Looking to fish Rudee Wed. morning. I have a posse member coming over from Hampton to fish Rudee for the first time, hope to get him footwell deep in Reds . Anyone else looking to harass some sideeyes just show up.Launch time should be around 1030ish.....PEACE OUT


----------



## SkunkApe (Dec 9, 2006)

TugCapn said:


> Looking to fish Rudee Wed. morning. I have a posse member coming over from Hampton to fish Rudee for the first time, hope to get him footwell deep in Reds . Anyone else looking to harass some sideeyes just show up.Launch time should be around 1030ish.....PEACE OUT


The wind should lay down a bit, not that it really matter's there. But it would behoove me not to agitate "El Hefe", if you know what I mean. Skirting work is frowned upon, and I may have the funny frown clown laying the hammer down on me if I went. 

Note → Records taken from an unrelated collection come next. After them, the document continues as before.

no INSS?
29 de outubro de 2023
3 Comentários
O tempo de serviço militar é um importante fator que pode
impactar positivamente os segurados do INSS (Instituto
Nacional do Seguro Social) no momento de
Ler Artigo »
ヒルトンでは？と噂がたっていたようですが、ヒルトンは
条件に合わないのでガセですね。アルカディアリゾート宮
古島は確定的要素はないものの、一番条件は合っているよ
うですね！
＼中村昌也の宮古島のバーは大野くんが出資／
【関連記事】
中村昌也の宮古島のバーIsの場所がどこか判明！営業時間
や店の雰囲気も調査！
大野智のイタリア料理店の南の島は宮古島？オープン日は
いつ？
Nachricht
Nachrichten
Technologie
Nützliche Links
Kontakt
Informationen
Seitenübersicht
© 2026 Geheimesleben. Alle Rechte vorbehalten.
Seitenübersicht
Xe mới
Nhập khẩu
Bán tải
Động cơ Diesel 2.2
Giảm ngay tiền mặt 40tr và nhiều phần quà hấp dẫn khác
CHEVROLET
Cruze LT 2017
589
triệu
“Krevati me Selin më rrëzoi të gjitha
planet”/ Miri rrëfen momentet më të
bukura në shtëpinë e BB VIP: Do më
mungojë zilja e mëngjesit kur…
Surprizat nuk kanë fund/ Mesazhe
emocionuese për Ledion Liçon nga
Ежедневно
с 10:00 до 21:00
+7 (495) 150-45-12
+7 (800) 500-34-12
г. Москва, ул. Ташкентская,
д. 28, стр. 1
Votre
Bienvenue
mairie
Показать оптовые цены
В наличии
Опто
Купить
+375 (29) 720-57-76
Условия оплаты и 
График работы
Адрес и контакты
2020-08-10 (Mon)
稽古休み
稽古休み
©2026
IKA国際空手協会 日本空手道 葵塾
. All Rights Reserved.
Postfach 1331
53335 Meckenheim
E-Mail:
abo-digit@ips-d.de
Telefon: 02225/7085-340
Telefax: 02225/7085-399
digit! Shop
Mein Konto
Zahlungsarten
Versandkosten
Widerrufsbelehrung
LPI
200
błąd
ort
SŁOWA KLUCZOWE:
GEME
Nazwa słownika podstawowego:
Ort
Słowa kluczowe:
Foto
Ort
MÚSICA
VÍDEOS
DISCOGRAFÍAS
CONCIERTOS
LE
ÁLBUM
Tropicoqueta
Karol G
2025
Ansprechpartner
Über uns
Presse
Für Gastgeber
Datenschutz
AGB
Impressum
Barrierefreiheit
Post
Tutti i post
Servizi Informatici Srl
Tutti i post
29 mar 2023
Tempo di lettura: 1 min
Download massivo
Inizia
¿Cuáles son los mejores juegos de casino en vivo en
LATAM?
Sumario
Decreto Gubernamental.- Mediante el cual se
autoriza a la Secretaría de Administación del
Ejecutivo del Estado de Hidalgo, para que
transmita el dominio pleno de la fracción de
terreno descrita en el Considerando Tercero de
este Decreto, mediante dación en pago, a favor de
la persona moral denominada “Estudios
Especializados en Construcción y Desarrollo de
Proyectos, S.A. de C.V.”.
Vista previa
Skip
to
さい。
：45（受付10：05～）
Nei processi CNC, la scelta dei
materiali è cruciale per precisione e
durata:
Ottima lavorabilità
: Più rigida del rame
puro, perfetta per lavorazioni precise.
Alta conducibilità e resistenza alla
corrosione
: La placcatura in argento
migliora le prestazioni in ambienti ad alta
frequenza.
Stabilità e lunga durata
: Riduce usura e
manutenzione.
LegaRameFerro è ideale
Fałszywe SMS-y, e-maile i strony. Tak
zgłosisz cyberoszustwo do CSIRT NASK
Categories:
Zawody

Good Luck!!! (oh, if you get cold...a ceramic flower pot holder can hold a few sticks of kilning to get you through, you can even put in on your hatch cover!) 

Skunk...


----------



## TugCapn (Jun 18, 2007)

Radical Dude.......radical


----------



## harry buggs (Feb 7, 2006)

SkunkApe said:


> Good Luck!!! (oh, if you get cold...a ceramic flower pot holder can hold a few sticks of kilning to get you through, you can even put in on your hatch cover!)
> 
> Skunk...


Yeah man, hope y'all do well. If you don't want to fan the flamers, maybe a can of sterno might be more socially acceptable  .

~buggs


----------



## TugCapn (Jun 18, 2007)

*Dedication to Skunk*

Here is to Skunk & his Chix Posse


----------



## TugCapn (Jun 18, 2007)

*Poor Skunk*

Speaks for itself


----------



## SkunkApe (Dec 9, 2006)

TugCapn said:


> Here is to Skunk & his Chix Posse
> 
> E]
> 
> ...


----------



## Rockstar (Jun 23, 2004)

damn, another BBQ and I gotta work! how 'bout that #@$t! at this rate i'll see ya'll in da spring time!


----------



## Hat80 (Sep 22, 2002)

*This is a family site....*

*Do not* post any content like that on P&S. This will be the only warning!


----------



## TugCapn (Jun 18, 2007)

A family site...Oh really, where do you get off posting this.



Pier & Surf Fish Hungry Bastard


----------



## Hat80 (Sep 22, 2002)

*It's in the Terms of service, read them!*



TugCapn said:


> A family site...Oh really, where do you get off posting this.


So for your info, this is a family site. If you don't like that you know where the door is, use it! The crap you posted is not welcome here and never will be. Don't let it happen again! 

This thread is now closed. Not that you could say anything in your own defense anyway. What you posted was just plain wrong and will not be tolerated on P&S by anyone.....Hat


----------



## sand flea (Oct 24, 1999)

TugCapn said:


> A family site...Oh really, where do you get off posting this.


He's a moderator enforcing the site's rules.

If you ever fish with me, you'll quickly realize profanity constitutes about every other word in my vocabulary. That said, there are kids on here and people read this site at work. Keep it clean.


----------